El día había finalizado con aquella alegría. Se echó en la piedra y durmió. Durante toda la noche oyó en sueños el murmullo de corrientes de agua, danzas de gazapos, susurros extraños, y sentía como que unas narices húmedas lo absorbían aspirando… Hacia medianoche, un chacal hambriento -o al menos tal le pareció- se había acercado a él y lo olfateó para comprobar si estaba muerto; se detuvo un instante, indeciso, y Jesús, en sueños, tuvo piedad de él. Estuvo a punto de abrirse el pecho para darle de comer, pero enseguida se abstuvo de hacerlo. Conservaba su carne para los hombres.
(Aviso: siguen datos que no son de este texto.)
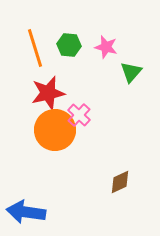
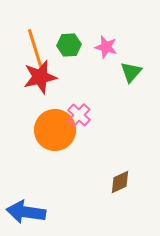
green hexagon: rotated 10 degrees counterclockwise
red star: moved 8 px left, 16 px up
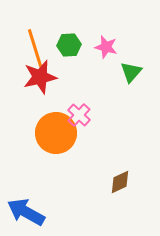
orange circle: moved 1 px right, 3 px down
blue arrow: rotated 21 degrees clockwise
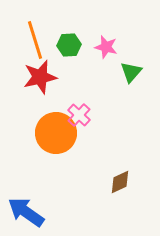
orange line: moved 8 px up
blue arrow: rotated 6 degrees clockwise
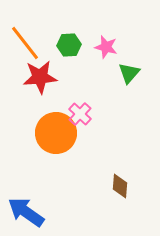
orange line: moved 10 px left, 3 px down; rotated 21 degrees counterclockwise
green triangle: moved 2 px left, 1 px down
red star: rotated 8 degrees clockwise
pink cross: moved 1 px right, 1 px up
brown diamond: moved 4 px down; rotated 60 degrees counterclockwise
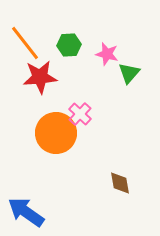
pink star: moved 1 px right, 7 px down
brown diamond: moved 3 px up; rotated 15 degrees counterclockwise
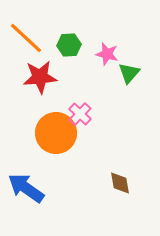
orange line: moved 1 px right, 5 px up; rotated 9 degrees counterclockwise
blue arrow: moved 24 px up
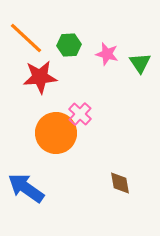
green triangle: moved 11 px right, 10 px up; rotated 15 degrees counterclockwise
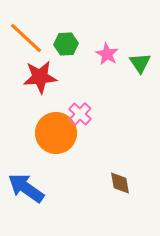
green hexagon: moved 3 px left, 1 px up
pink star: rotated 15 degrees clockwise
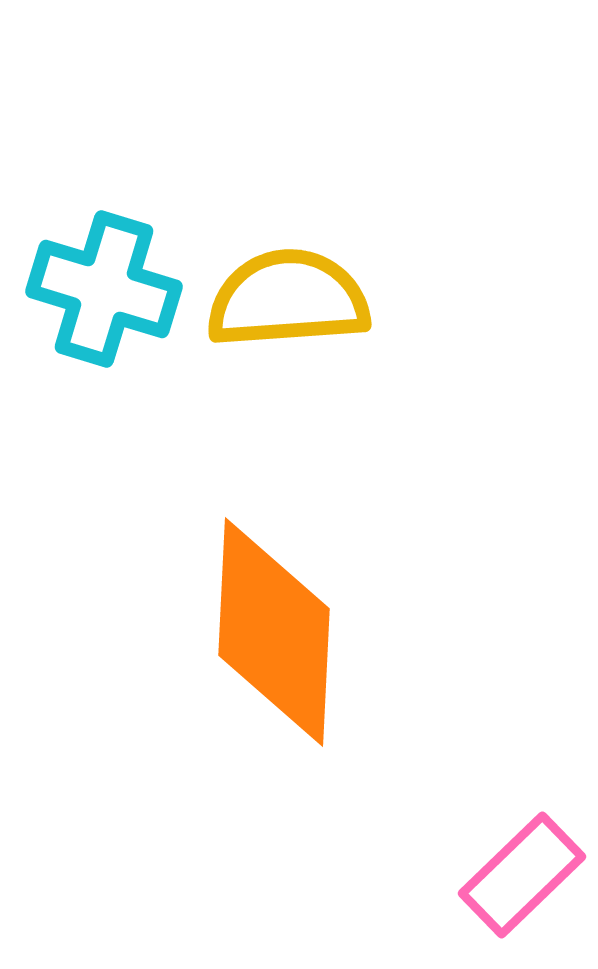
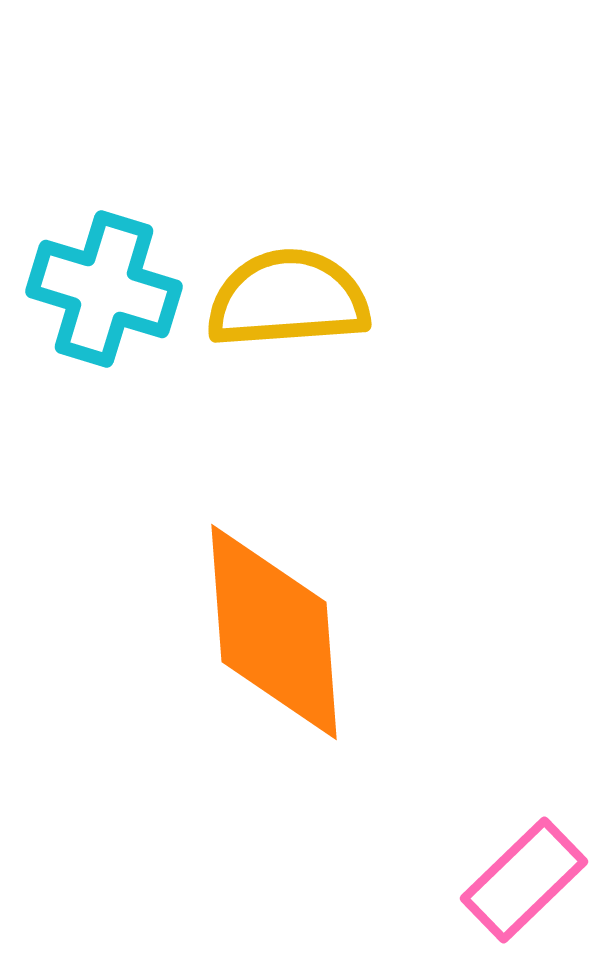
orange diamond: rotated 7 degrees counterclockwise
pink rectangle: moved 2 px right, 5 px down
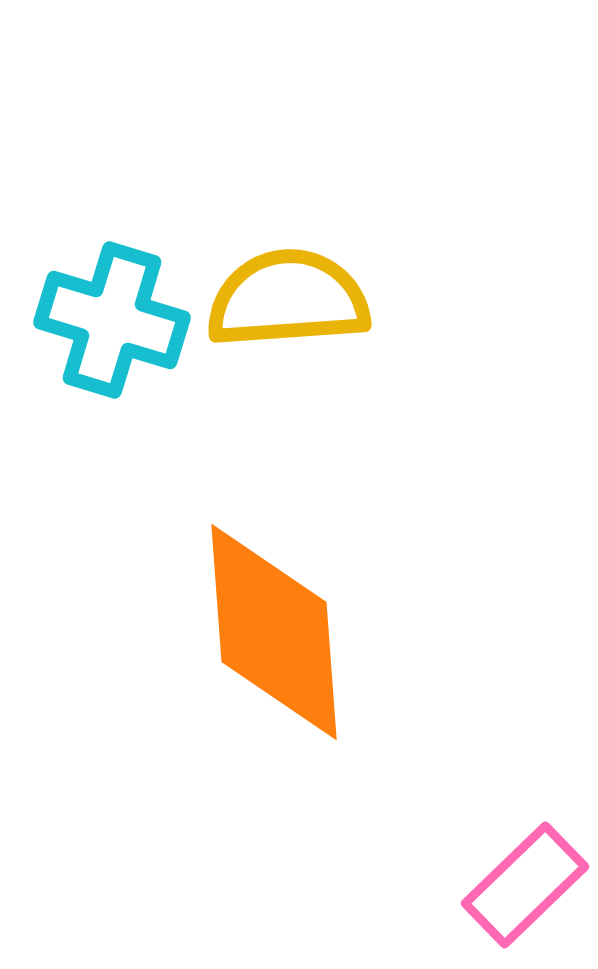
cyan cross: moved 8 px right, 31 px down
pink rectangle: moved 1 px right, 5 px down
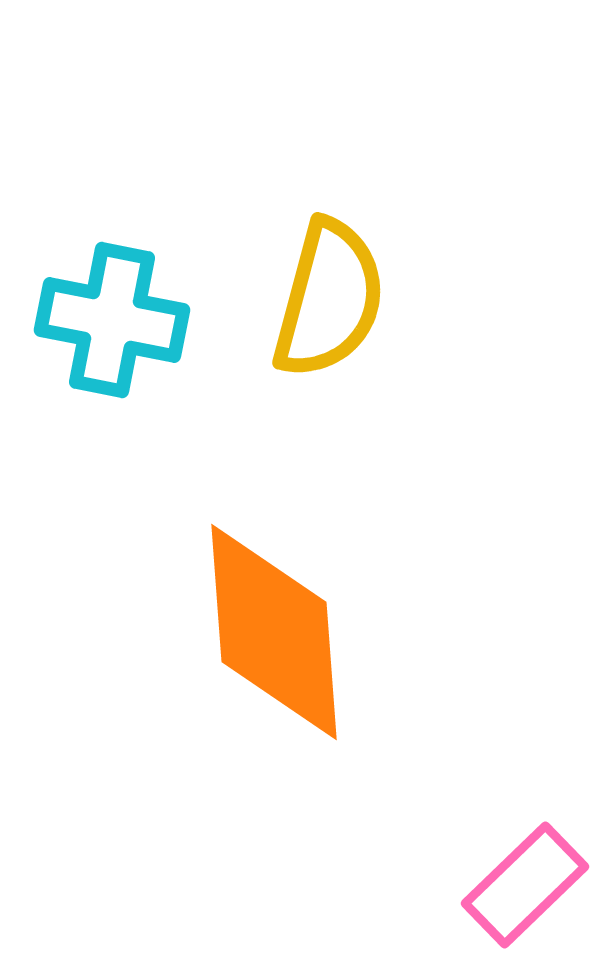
yellow semicircle: moved 41 px right; rotated 109 degrees clockwise
cyan cross: rotated 6 degrees counterclockwise
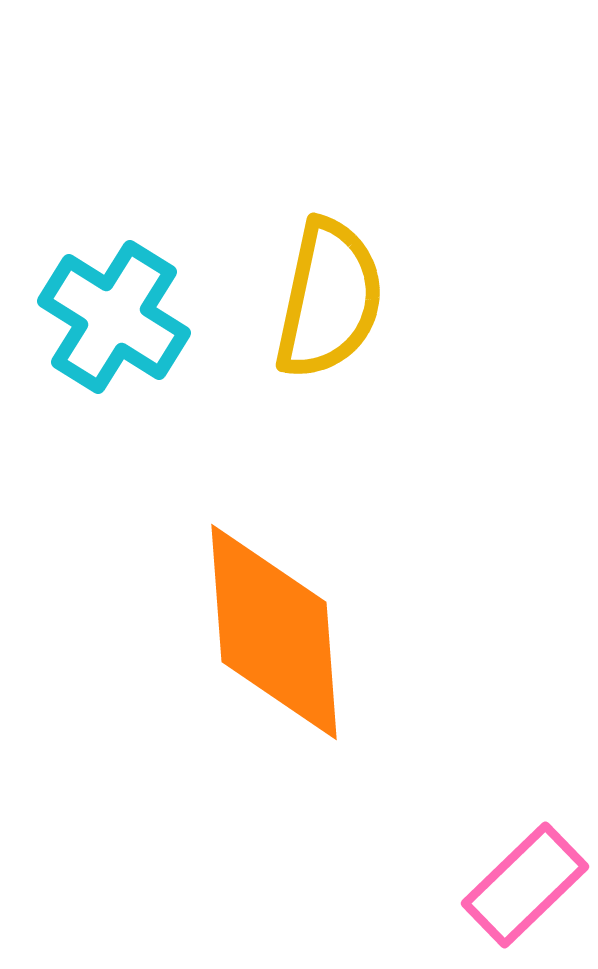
yellow semicircle: rotated 3 degrees counterclockwise
cyan cross: moved 2 px right, 3 px up; rotated 21 degrees clockwise
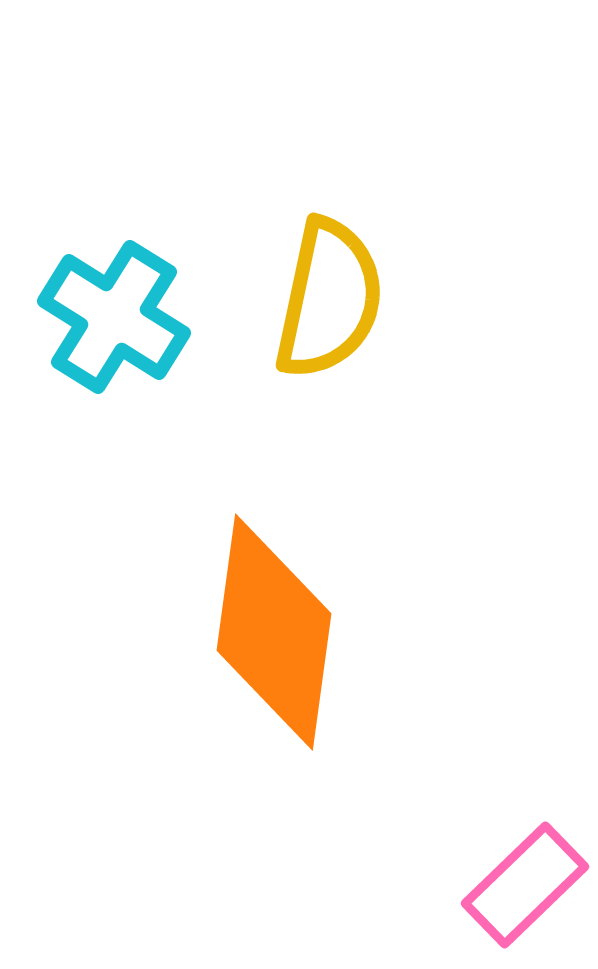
orange diamond: rotated 12 degrees clockwise
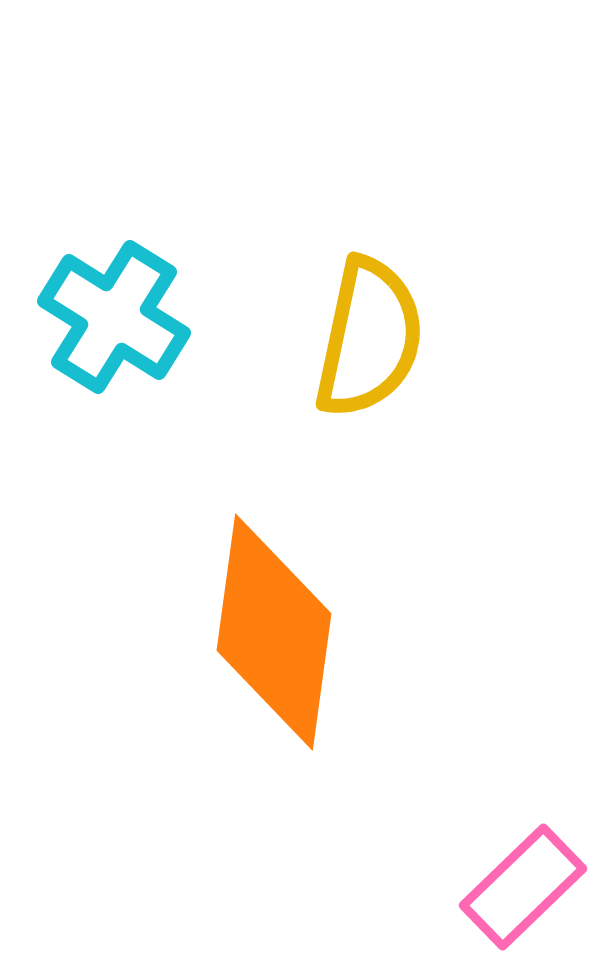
yellow semicircle: moved 40 px right, 39 px down
pink rectangle: moved 2 px left, 2 px down
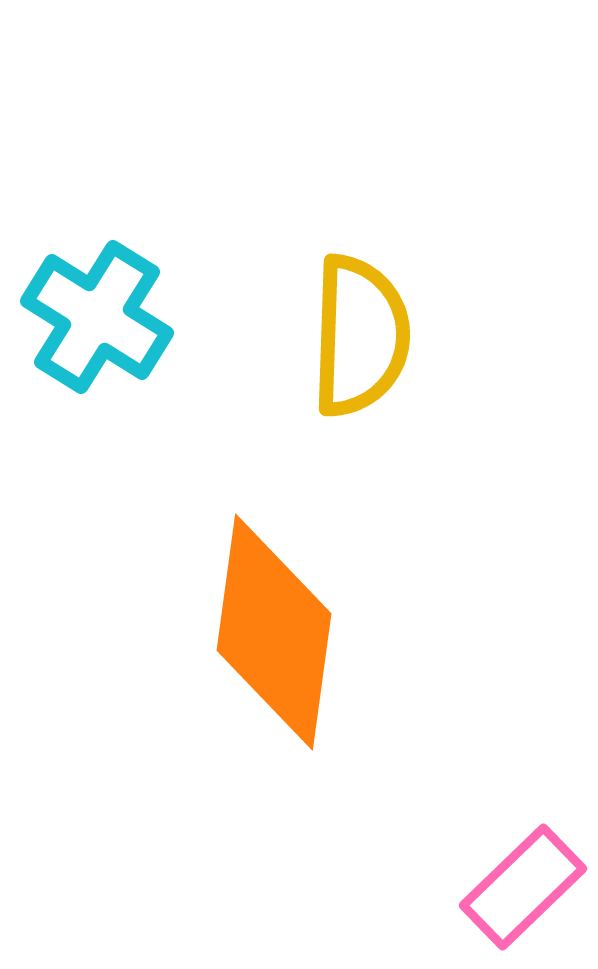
cyan cross: moved 17 px left
yellow semicircle: moved 9 px left, 2 px up; rotated 10 degrees counterclockwise
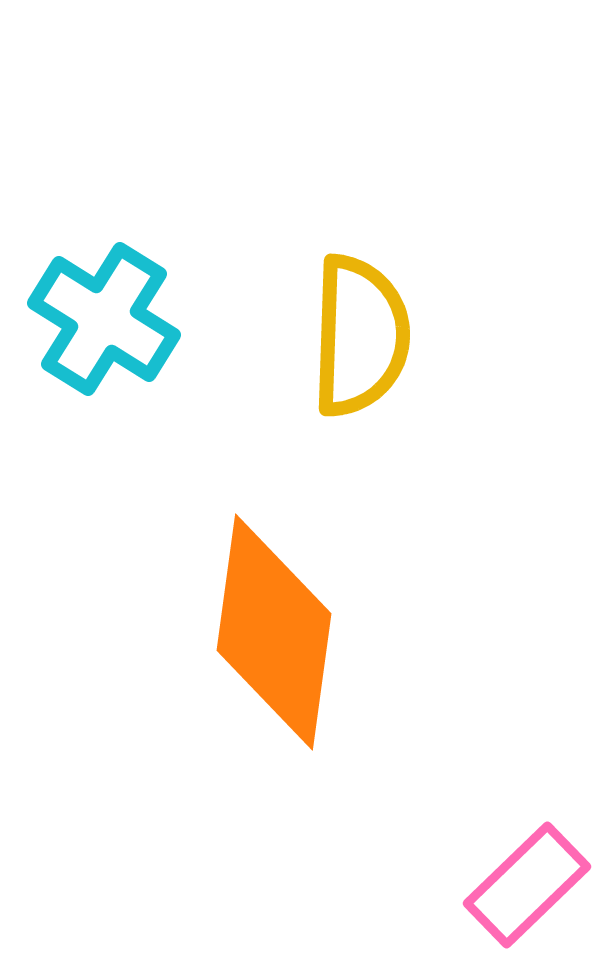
cyan cross: moved 7 px right, 2 px down
pink rectangle: moved 4 px right, 2 px up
Se despertó antes de que despuntara el día. Grandes estrellas entrelazaban sus orbes en el cielo y el aire era aterciopelado y azul. «En este momento se despiertan los gallos -pensó-, se despiertan las aldeas, los hombres abren los ojos y miran por el tragaluz las primeras claridades; los bebés se despiertan también, se echan a llorar y sus madres les dan el pecho…» El mundo se movió por un instante sobre la arena, con sus hombres, sus casas, sus gallos, sus niños y sus madres, un mundo hecho de aire y de frescura matinal. ¡Y ahora el sol iba a ascender para devorarlo!… Oprimióse el corazón del ermitaño. «¡Si pudiera -pensó- volver eterna esta frescura! Pero el pensamiento de Dios es un abismo y su amor es un terrible precipicio. Planta un mundo, lo destruye cuando está a punto de fructificar y luego planta otro. ¿Quién sabe? El amor acaso sea capaz de empuñar un hacha…» Recordó las palabras de Juan Bautista y se estremeció. Miró el desierto; se había vuelto salvaje, escarlata y se movía bajo el sol, que aquel día apareció colérico, ceñido de un halo de tempestad. El viento comenzó a soplar y a las narices de Jesús llegó un olor fétido a pez y azufre. Sintió que ascendían en su recuerdo, sumergidas en alquitrán, con sus palacios, sus teatros, sus tabernas y sus lupanares, Sodoma y Gomorra. «¡Ten piedad, Señor! -gritaba Abraham-. ¡No las quemes. Eres bueno, apiádate de tus criaturas!» «Soy justo -le había respondido Dios-. ¡Las quemaré!»